Where the data below contains pictures, omit them; output the rest word for word.

───

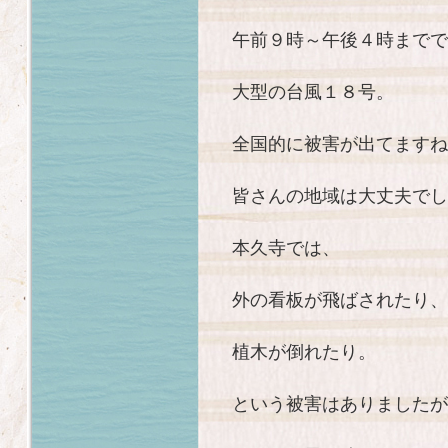
午前９時～午後４時までで
大型の台風１８号。
全国的に被害が出てますね
皆さんの地域は大丈夫でし
本久寺では、
外の看板が飛ばされたり、
植木が倒れたり。
という被害はありましたが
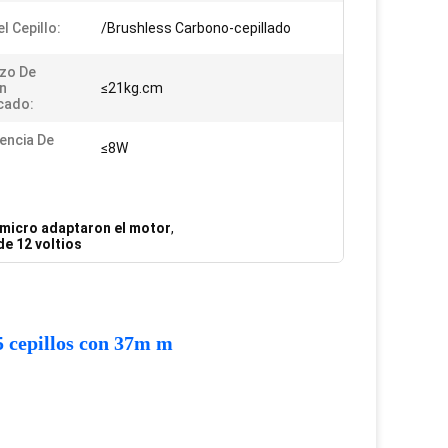
l Cepillo:
/Brushless Carbono-cepillado
zo De
n
≤21kg.cm
icado:
encia De
≤8W
micro adaptaron el motor
,
de 12 voltios
5 cepillos con 37m m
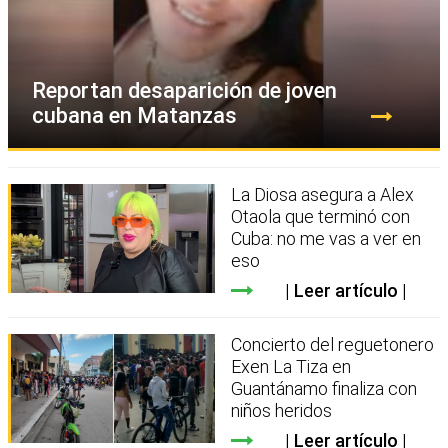
Reportan desaparición de joven
cubana en Matanzas
La Diosa asegura a Alex
Otaola que terminó con
Cuba: no me vas a ver en
eso
Leer artículo
Concierto del reguetonero
Exen La Tiza en
Guantánamo finaliza con
niños heridos
Leer artículo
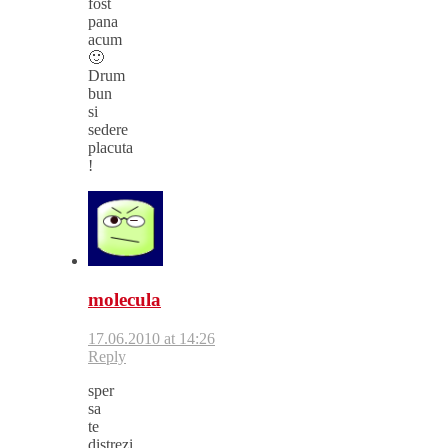
fost
pana
acum
🙂
Drum
bun
si
sedere
placuta
!
molecula
17.06.2010 at 14:26
Reply
sper
sa
te
distrezi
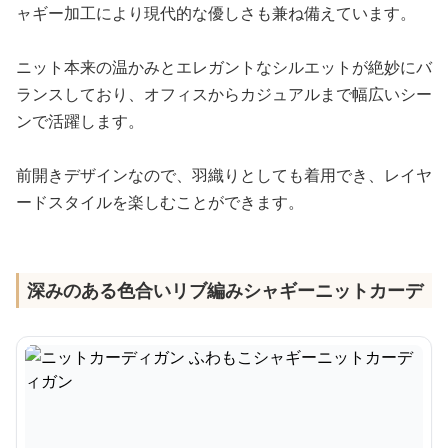
ャギー加工により現代的な優しさも兼ね備えています。
ニット本来の温かみとエレガントなシルエットが絶妙にバ
ランスしており、オフィスからカジュアルまで幅広いシー
ンで活躍します。
前開きデザインなので、羽織りとしても着用でき、レイヤ
ードスタイルを楽しむことができます。
深みのある色合いリブ編みシャギーニットカーデ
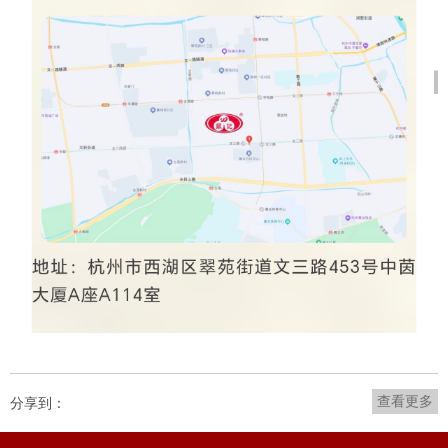
查看更多
分享到：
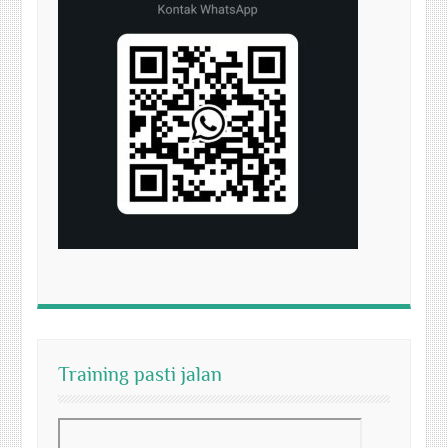
Training pasti jalan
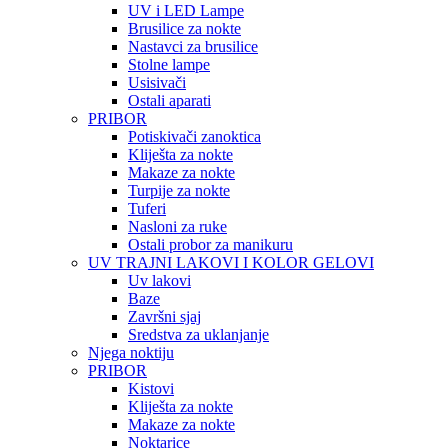
UV i LED Lampe
Brusilice za nokte
Nastavci za brusilice
Stolne lampe
Usisivači
Ostali aparati
PRIBOR
Potiskivači zanoktica
Kliješta za nokte
Makaze za nokte
Turpije za nokte
Tuferi
Nasloni za ruke
Ostali probor za manikuru
UV TRAJNI LAKOVI I KOLOR GELOVI
Uv lakovi
Baze
Završni sjaj
Sredstva za uklanjanje
Njega noktiju
PRIBOR
Kistovi
Kliješta za nokte
Makaze za nokte
Noktarice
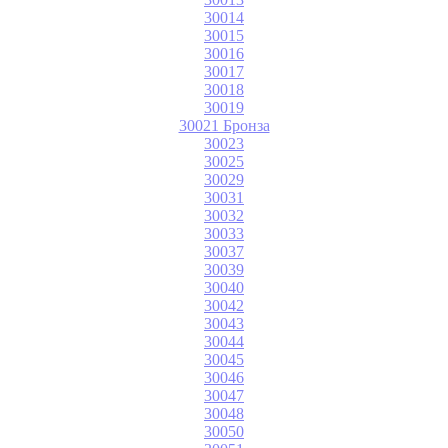
30014
30015
30016
30017
30018
30019
30021 Бронза
30023
30025
30029
30031
30032
30033
30037
30039
30040
30042
30043
30044
30045
30046
30047
30048
30050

───

EXPECTED OUTPUT:
午前９時～午後４時までで
大型の台風１８号。
全国的に被害が出てますね
皆さんの地域は大丈夫でし
本久寺では、
外の看板が飛ばされたり、
植木が倒れたり。
という被害はありましたが
l Cepillo:
/Brushless Carbono-cepillado
zo De
n
≤21kg.cm
icado:
encia De
≤8W
micro adaptaron el motor
,
de 12 voltios
5 cepillos con 37m m
Reportan desaparición de joven
cubana en Matanzas
La Diosa asegura a Alex
Otaola que terminó con
Cuba: no me vas a ver en
eso
Leer artículo
Concierto del reguetonero
Exen La Tiza en
Guantánamo finaliza con
niños heridos
Leer artículo
fost
pana
acum
🙂
Drum
bun
si
sedere
placuta
!
molecula
17.06.2010 at 14:26
Reply
sper
sa
te
distrezi
ャギー加工により現代的な優しさも兼ね備えています。
ニット本来の温かみとエレガントなシルエットが絶妙にバ
ランスしており、オフィスからカジュアルまで幅広いシー
ンで活躍します。
前開きデザインなので、羽織りとしても着用でき、レイヤ
ードスタイルを楽しむことができます。
深みのある色合いリブ編みシャギーニットカーデ
查看更多
分享到：
Training pasti jalan
UV i LED Lampe
Brusilice za nokte
Nastavci za brusilice
Stolne lampe
Usisivači
Ostali aparati
PRIBOR
Potiskivači zanoktica
Kliješta za nokte
Makaze za nokte
Turpije za nokte
Tuferi
Nasloni za ruke
Ostali probor za manikuru
UV TRAJNI LAKOVI I KOLOR GELOVI
Uv lakovi
Baze
Završni sjaj
Sredstva za uklanjanje
Njega noktiju
PRIBOR
Kistovi
Kliješta za nokte
Makaze za nokte
Noktarice
30014
30015
30016
30017
30018
30019
30021 Бронза
30023
30025
30029
30031
30032
30033
30037
30039
30040
30042
30043
30044
30045
30046
30047
30048
30050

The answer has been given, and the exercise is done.